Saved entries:

BEGIN

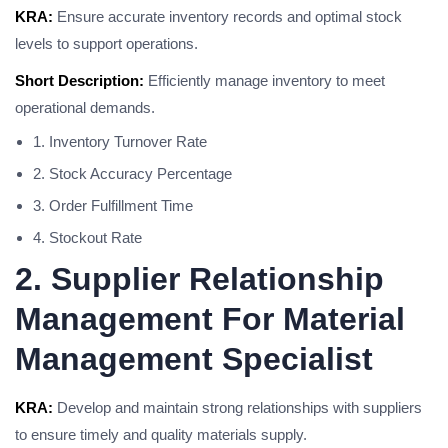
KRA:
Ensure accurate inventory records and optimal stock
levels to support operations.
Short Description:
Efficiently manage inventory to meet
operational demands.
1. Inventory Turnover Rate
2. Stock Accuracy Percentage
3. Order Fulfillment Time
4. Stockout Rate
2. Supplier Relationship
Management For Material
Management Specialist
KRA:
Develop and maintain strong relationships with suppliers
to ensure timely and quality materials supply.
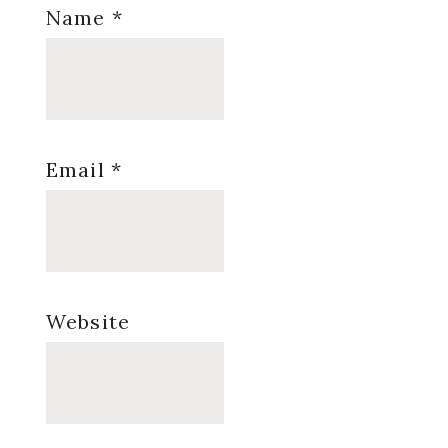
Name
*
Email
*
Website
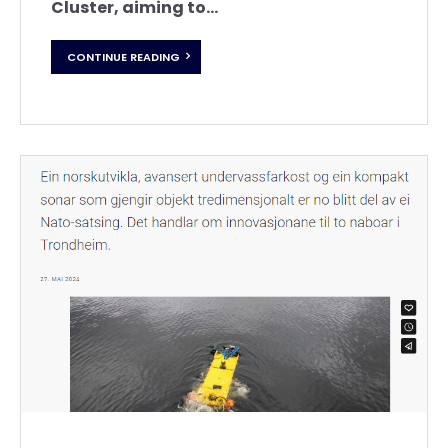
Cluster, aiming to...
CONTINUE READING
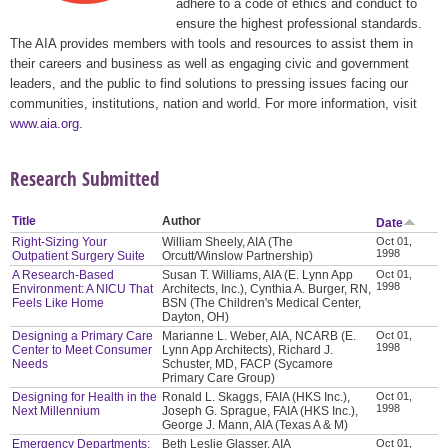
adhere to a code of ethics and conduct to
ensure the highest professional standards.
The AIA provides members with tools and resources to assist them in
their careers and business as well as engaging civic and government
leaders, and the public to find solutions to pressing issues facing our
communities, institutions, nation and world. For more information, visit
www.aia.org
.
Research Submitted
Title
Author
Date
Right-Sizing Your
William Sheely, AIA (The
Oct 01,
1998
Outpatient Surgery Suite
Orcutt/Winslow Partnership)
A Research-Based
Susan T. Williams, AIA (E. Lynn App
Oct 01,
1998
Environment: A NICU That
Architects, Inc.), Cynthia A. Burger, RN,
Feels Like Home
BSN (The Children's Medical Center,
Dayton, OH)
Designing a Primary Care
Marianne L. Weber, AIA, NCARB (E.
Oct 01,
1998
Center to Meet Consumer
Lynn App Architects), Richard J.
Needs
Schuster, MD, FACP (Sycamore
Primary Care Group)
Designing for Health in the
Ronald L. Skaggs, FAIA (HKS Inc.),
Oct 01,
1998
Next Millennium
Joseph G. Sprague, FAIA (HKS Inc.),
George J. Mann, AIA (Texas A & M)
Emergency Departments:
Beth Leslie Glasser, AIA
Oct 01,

END
BEGIN

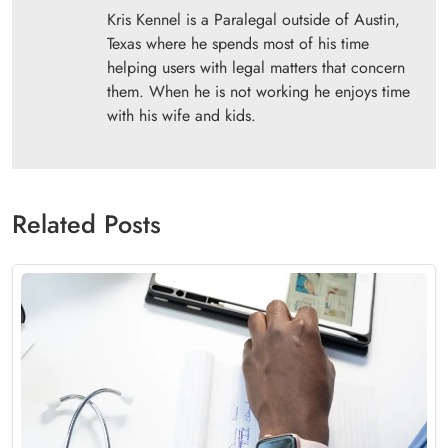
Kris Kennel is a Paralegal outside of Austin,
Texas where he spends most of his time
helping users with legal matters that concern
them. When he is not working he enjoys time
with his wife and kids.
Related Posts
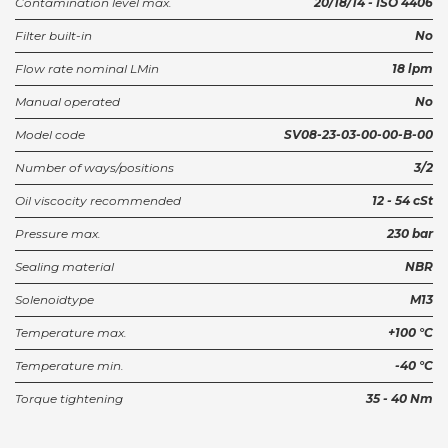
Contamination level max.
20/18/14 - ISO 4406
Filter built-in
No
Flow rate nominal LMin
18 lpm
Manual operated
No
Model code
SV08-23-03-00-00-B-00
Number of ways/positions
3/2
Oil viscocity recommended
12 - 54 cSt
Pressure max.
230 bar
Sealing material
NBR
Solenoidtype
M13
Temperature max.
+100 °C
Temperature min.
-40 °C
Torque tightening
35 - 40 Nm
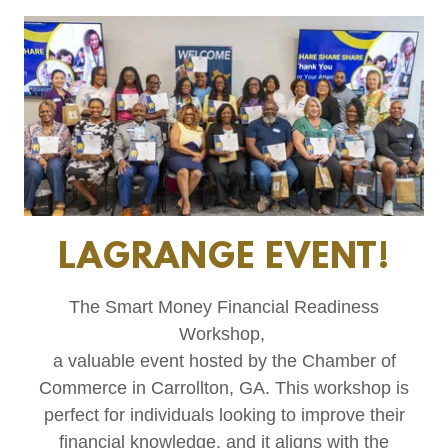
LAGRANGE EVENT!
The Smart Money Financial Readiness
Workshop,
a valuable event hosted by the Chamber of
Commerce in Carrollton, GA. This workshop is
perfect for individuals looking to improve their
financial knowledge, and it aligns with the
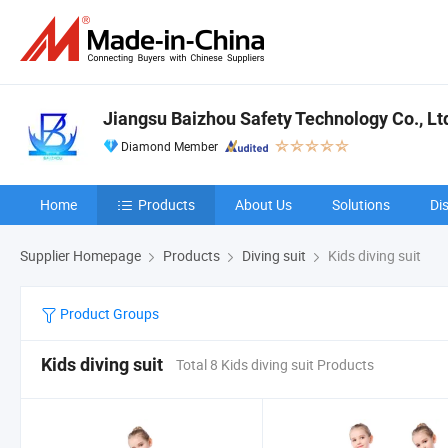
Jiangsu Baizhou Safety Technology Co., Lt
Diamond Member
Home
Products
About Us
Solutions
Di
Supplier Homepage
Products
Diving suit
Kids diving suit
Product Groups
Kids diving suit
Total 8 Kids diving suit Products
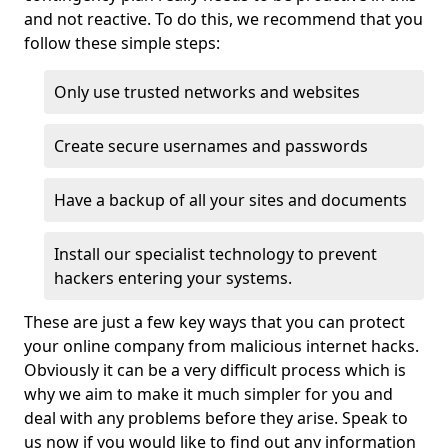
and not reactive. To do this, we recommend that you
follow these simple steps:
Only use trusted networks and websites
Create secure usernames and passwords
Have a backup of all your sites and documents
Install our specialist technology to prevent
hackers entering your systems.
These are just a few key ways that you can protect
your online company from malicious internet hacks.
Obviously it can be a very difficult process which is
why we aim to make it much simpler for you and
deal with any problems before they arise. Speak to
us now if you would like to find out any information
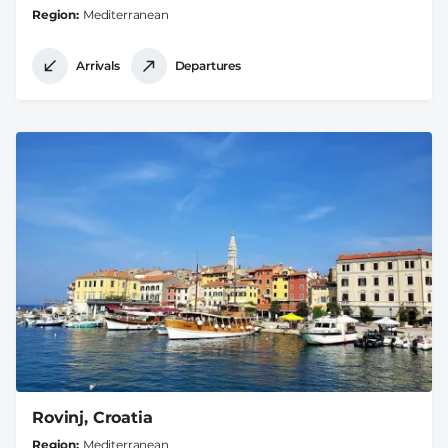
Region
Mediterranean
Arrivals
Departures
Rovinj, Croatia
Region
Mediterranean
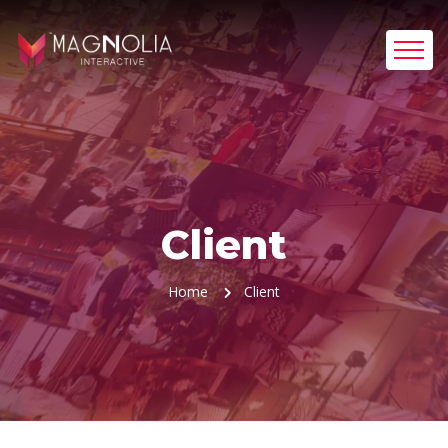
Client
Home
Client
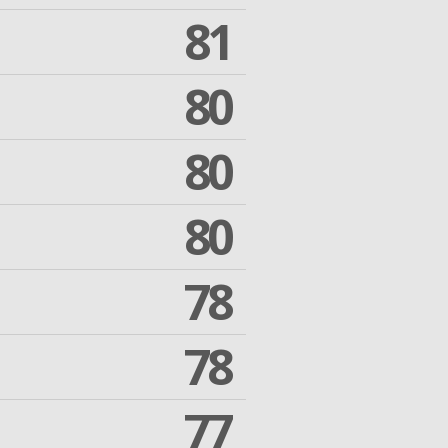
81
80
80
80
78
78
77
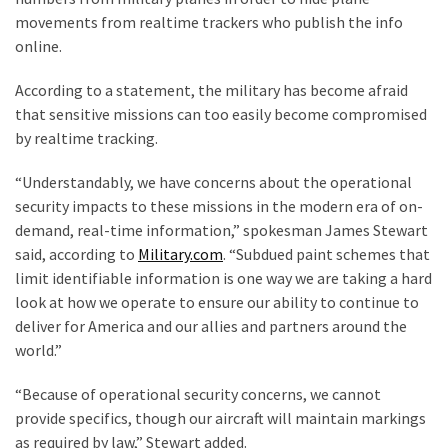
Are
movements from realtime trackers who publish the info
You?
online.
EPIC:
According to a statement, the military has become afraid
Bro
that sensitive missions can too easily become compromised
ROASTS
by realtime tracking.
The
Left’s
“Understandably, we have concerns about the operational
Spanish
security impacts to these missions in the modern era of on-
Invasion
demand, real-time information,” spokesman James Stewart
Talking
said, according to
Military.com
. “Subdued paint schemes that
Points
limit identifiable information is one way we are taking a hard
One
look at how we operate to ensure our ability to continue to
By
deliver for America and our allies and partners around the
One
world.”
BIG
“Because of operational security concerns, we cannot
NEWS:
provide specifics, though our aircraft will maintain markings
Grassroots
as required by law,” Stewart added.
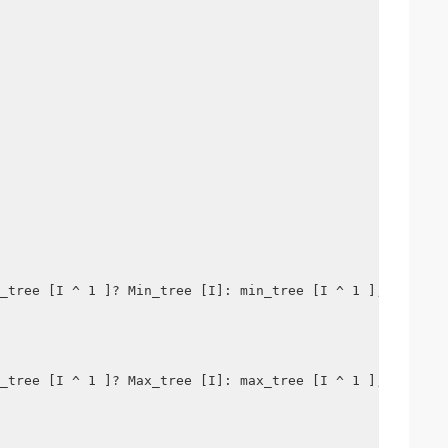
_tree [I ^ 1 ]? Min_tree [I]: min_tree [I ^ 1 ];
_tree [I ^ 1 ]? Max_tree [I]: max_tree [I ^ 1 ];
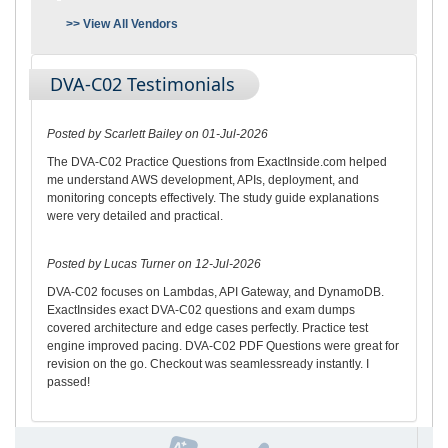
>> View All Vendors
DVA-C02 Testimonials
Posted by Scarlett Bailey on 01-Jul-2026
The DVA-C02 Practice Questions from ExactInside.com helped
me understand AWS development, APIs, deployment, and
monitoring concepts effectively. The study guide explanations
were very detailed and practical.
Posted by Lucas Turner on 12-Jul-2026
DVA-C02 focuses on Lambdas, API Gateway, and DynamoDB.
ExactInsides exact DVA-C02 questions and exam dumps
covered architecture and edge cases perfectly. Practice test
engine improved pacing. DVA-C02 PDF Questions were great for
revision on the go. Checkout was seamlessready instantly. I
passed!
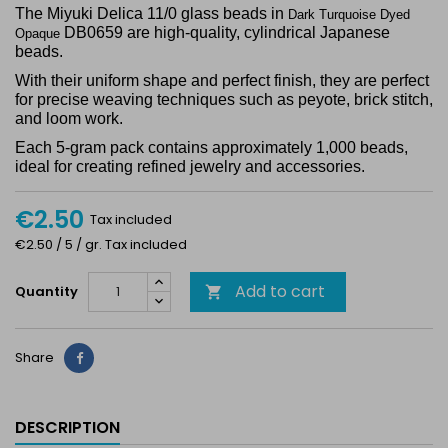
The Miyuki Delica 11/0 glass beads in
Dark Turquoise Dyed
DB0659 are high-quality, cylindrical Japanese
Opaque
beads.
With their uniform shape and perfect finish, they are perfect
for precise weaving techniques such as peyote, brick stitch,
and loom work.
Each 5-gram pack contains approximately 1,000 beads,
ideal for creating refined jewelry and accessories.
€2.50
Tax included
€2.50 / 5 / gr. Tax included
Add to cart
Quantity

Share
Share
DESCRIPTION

END
BEGIN

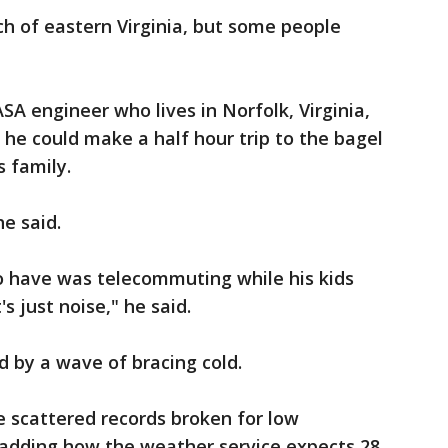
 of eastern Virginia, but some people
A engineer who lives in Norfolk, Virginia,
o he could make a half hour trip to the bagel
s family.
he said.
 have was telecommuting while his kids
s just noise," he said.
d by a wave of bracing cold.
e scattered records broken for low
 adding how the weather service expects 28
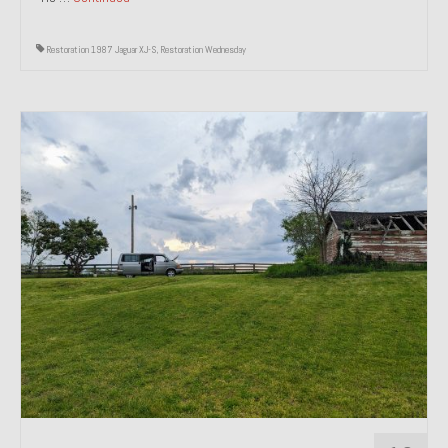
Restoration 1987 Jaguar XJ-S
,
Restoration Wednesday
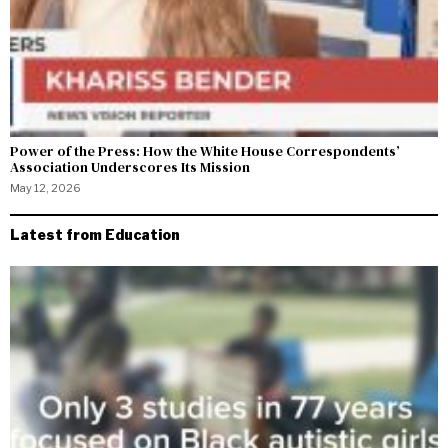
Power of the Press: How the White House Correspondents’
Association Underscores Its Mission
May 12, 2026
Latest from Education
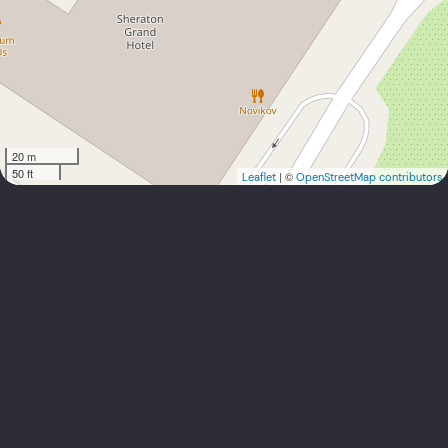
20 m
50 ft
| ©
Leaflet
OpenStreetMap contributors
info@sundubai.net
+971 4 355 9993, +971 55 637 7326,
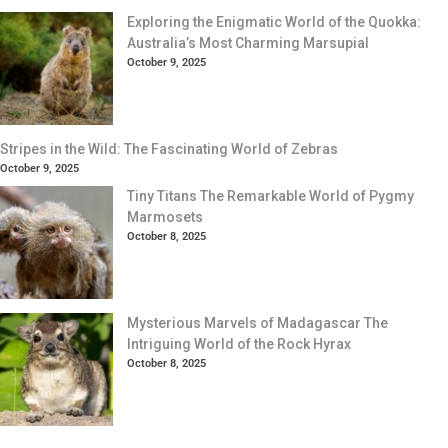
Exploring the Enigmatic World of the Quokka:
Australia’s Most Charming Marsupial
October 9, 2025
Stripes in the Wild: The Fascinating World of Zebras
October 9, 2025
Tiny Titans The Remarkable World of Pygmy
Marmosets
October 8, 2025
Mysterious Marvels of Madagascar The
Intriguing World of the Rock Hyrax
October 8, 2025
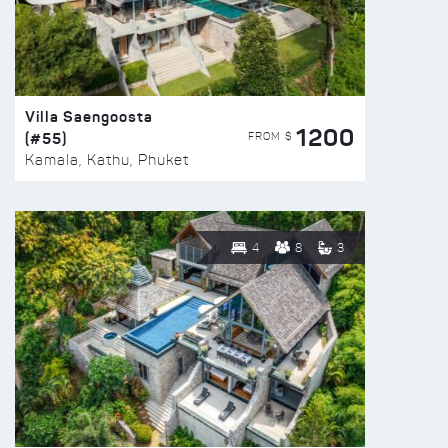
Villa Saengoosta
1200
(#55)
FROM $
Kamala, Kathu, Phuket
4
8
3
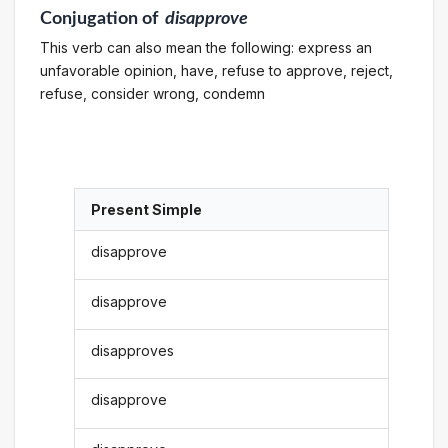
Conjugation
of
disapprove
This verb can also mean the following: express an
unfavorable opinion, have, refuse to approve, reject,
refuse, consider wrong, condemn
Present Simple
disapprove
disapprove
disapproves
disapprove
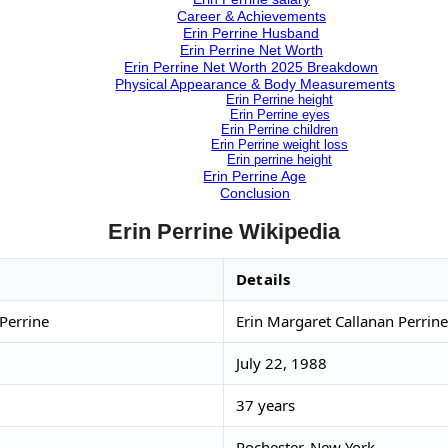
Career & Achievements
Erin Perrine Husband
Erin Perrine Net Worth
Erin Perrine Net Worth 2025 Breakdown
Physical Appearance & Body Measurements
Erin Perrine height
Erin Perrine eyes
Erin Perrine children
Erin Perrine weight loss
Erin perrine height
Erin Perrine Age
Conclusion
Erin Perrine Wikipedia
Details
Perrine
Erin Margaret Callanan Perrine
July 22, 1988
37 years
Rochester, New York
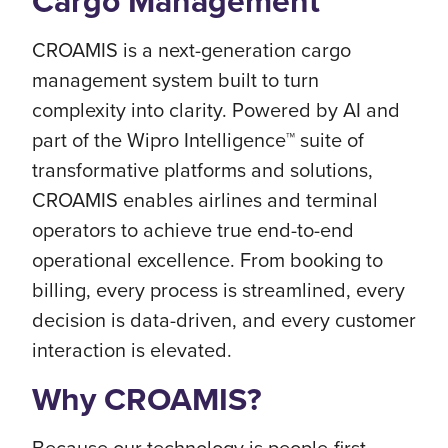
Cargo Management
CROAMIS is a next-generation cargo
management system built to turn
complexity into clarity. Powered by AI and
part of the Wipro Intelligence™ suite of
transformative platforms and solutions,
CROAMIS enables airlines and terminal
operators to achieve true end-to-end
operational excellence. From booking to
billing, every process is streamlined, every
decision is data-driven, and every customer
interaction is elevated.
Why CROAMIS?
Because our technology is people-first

END

> [WORK TASK]: Above are the records; return the lines in them from the one with "Restoration 1987 Jaguar XJ-S" to the one with "Erin Perrine Husband", inclusive, exactly and without images.

> [RESPONSE BELOW]:
Restoration 1987 Jaguar XJ-S
,
Restoration Wednesday
Power of the Press: How the White House Correspondents’
Association Underscores Its Mission
May 12, 2026
Latest from Education
20 m
50 ft
| ©
Leaflet
OpenStreetMap contributors
info@sundubai.net
+971 4 355 9993, +971 55 637 7326,
Exploring the Enigmatic World of the Quokka:
Australia’s Most Charming Marsupial
October 9, 2025
Stripes in the Wild: The Fascinating World of Zebras
October 9, 2025
Tiny Titans The Remarkable World of Pygmy
Marmosets
October 8, 2025
Mysterious Marvels of Madagascar The
Intriguing World of the Rock Hyrax
October 8, 2025
Villa Saengoosta
1200
(#55)
FROM $
Kamala, Kathu, Phuket
4
8
3
Conjugation
of
disapprove
This verb can also mean the following: express an
unfavorable opinion, have, refuse to approve, reject,
refuse, consider wrong, condemn
Present Simple
disapprove
disapprove
disapproves
disapprove
Career & Achievements
Erin Perrine Husband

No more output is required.